Inorganic membranes show promise for application in pre-combustion CO₂ capture with simultaneous H₂ production. State-of-the-art systems for use under high temperature and pressure conditions consist of multiple membrane tube bundles prepared in a "candle-filter" configuration, in which the membrane tubes are open at one end and sealed at the other. This configuration is used for practical reasons, specifically the need to minimize potential problems due to thermal expansion mismatch, at high temperatures, between the ceramic tube bundle and the steel housing. The primary technical problem with the candle-filter configuration for use in commercial-scale installations is the inability to purge the permeate side (typically the tube side), a feature that is crucial for high H₂ recovery. In this study, we fabricated dual-end open, commercial-size ceramic multiple-tube bundles made of zeolite, palladium (Pd), and carbon molecular sieve (CMS) membranes that enable permeate-side (tube-side) purge for gas separation applications. Experimental gas separation data with these membrane bundles under harsh operating conditions (temperatures up to 350 and pressures up to 800 psig), to be presented at the meeting, manifest excellent performance.
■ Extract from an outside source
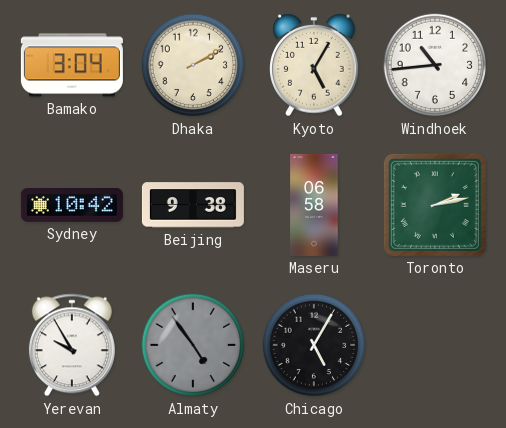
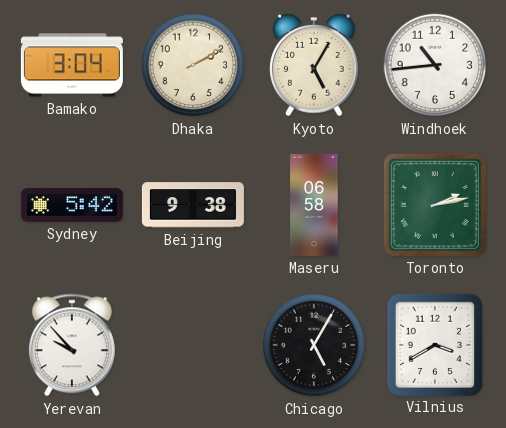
Sydney: 10:42 -> 5:42
Yerevan: 9:55 -> 9:53
Almaty: 4:54 -> none
Vilnius: none -> 3:40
Parallel to the membrane bundle construction and testing efforts, we have also developed a detailed 3D CFD modeling package using COMSOL Multiphysics software to gain more insight into the effect on the H₂ purity and recovery of the detailed geometry of the multi-tubular membrane system, including the number of tubes used, their dimensions, and placement in the bundle, as well as the number, type, and positioning of internal baffles and other flow-enhancement accessories. The CFD package is validated with experimental data from different systems (1-tube, 3-tube, and 19-tube bundles), and shows high accuracy in predicting the experimental results (<5 % error in all cases). The results of our study show that the detailed internal geometry of these multi-tubular membrane systems has a considerable impact on the performance of the system as the flow maldistribution within the shell-side can substantially decrease (>40%) the H₂ recovery.